Project · Academic

Predicting Negative Reviews in the Olist Ecosystem
An integrated approach to Business Intelligence and Machine Learning. This was my capstone for the Curso Superior de Tecnologia em Banco de Dados at PUCRS, for the discipline Projeto em Business Intelligence e Analytics: an end-to-end pipeline that takes the public Olist e-commerce dataset and predicts which orders are headed for a negative review — and, more importantly, says why.
The question
Brazilian e-commerce moved R$204.3 billion in 2024. In marketplaces like Olist, customer dissatisfaction is a direct risk to lifetime value — through negative reviews and tacit churn — so anticipating at-risk orders becomes a measurable operational advantage. The research question:
Which operational, logistical, and financial factors carry the most statistical weight in determining a negative review in Brazilian e-commerce?
What I built
A six-layer, cloud-native, zero-cost pipeline following CRISP-DM. Raw Olist CSVs are cleaned and feature-engineered in a Python/Pandas ETL, loaded into a SQLite star-schema warehouse (one fact table, five dimensions), then split into two branches: a BI branch that renders four interactive Plotly dashboards, and an ML branch that trains and evaluates the predictive models — all reproducible from the same warehouse.

Three hypotheses, tested against the data
- H1 — Delivery delay (confirmed, by a wide margin). Late orders carry a 73.3% negative-review rate versus 17.3% for on-time ones. The three delay-related features alone account for ~52% of the Random Forest's importance.
- H2 — Freight on low-ticket items (confirmed). It isn't absolute freight but freight relative to price: the freight/price ratio averages 0.57 on low-ticket orders versus 0.11 on high-ticket ones. The second driver of dissatisfaction.
- H3 — Multi-vendor orders (partially confirmed). Multi-seller orders show a 3× higher negative rate (60.5% vs 20.5%), but the proposed causal channel was refuted by the data: multi-vendor orders actually consolidate faster (1.38 vs 2.30 days).

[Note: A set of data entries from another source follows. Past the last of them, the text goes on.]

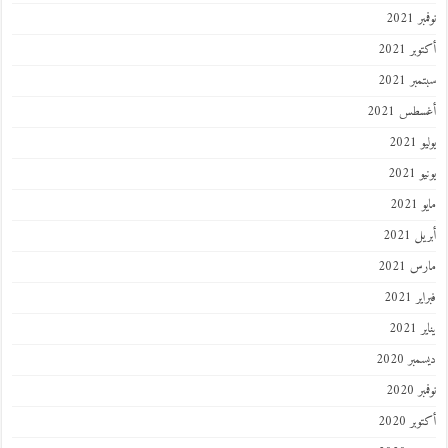
نوفمبر 2021
أكتوبر 2021
سبتمبر 2021
أغسطس 2021
يوليو 2021
يونيو 2021
مايو 2021
أبريل 2021
مارس 2021
فبراير 2021
يناير 2021
ديسمبر 2020
نوفمبر 2020
أكتوبر 2020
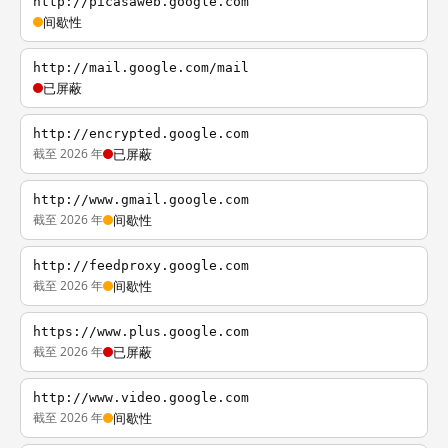
http://picasaweb.google.com
间歇性
http://mail.google.com/mail
已屏蔽
http://encrypted.google.com
截至 2026 年
已屏蔽
http://www.gmail.google.com
截至 2026 年
间歇性
http://feedproxy.google.com
截至 2026 年
间歇性
https://www.plus.google.com
截至 2026 年
已屏蔽
http://www.video.google.com
截至 2026 年
间歇性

Strong association, real mechanism still open — and I reported it as such.
The model
Binary classification on review_score <= 3, with Logistic Regression as a baseline and Random Forest as the main model (80/20 stratified split, balanced class weights). The trade-off is honest: Random Forest wins on accuracy and precision, Logistic Regression on recall.
| Metric | Logistic Reg. | Random Forest |
|---|---|---|
| Accuracy | 0.755 | 0.789 |
| Precision | 0.426 | 0.498 |
| Recall | 0.470 | 0.398 |
| F1-score | 0.447 | 0.442 |
| ROC-AUC | 0.698 | 0.702 |
Run as live inference, the model separates profiles cleanly: a low-risk order (early delivery, high ticket, light freight, single-vendor) scores a 37.3% chance of a negative review; a high-risk one (12 days late, low ticket, heavy freight, multi-vendor) scores 74.7% — a 37.5-point spread that makes real-time preventive churn monitoring viable.
Interactive dashboards
Four standalone Plotly dashboards, hosted on GitHub Pages — open them straight in the browser:
- Dashboard 0 — Executive viewKPIs, time evolution, score distribution
- Dashboard 1 — Hypothesis 1: delays & satisfactiondelivery delay vs negative-review rate
- Dashboard 2 — Hypothesis 2: freight vs price on low ticketfreight/price ratio by ticket band
- Dashboard 3 — Hypothesis 3: multi-vendor orderssingle vs multi-seller negative-review rate
Project documents
What it demonstrates
End-to-end data work across the stack: ETL and feature engineering, dimensional modeling (star schema in a SQLite warehouse), BI and data visualization (Plotly), supervised machine learning (model selection, evaluation, feature-importance reading), statistical hypothesis testing, and the business framing that ties it together — KPIs, churn, and lifetime value — all under a CRISP-DM process and reported with its limitations stated plainly.